La puerta de la sala contigua se abrió silenciosa y tímidamente como anunciando que quien entraba era persona de poca monta. Y una figura bien conocida del señor Goliadkin apareció con aire timorato ante la mesa misma tras la cual estaba sentado nuestro héroe. Éste no levantó la cabeza. No. Miró a esa figura con el rabillo del ojo. Fue una mirada fugaz, pero al punto lo reconoció todo, lo comprendió todo, hasta el más mínimo detalle. Enrojeció de vergüenza y hundió su humillada cabeza en los papeles, con el mismo propósito con que el avestruz asediado por el cazador esconde la suya en la ardiente arena. El recién llegado se inclinó ante Andrei Filippovich y seguidamente se oyó esa voz ceremoniosamente afectuosa con que los jefes de los departamentos administrativos reciben a los subordinados que acaban de llegar.
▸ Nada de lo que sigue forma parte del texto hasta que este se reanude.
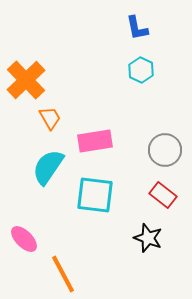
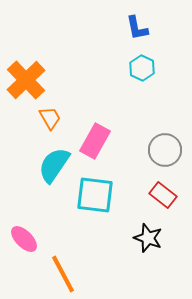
cyan hexagon: moved 1 px right, 2 px up
pink rectangle: rotated 52 degrees counterclockwise
cyan semicircle: moved 6 px right, 2 px up
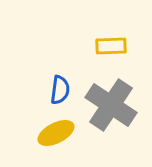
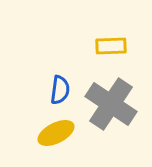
gray cross: moved 1 px up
—Siéntese aquí —dijo Andrei Filippovich señalando al novato el escritorio de Anton Antonovich—. Aquí, frente al señor Goliadkin, y en seguida le daremos algún trabajo. —Andrei Filippovich terminó dirigiendo un rápido y decoroso gesto de advertencia al recién llegado y al momento se sumió en el examen de varios papeles, de los que tenía todo un montón delante.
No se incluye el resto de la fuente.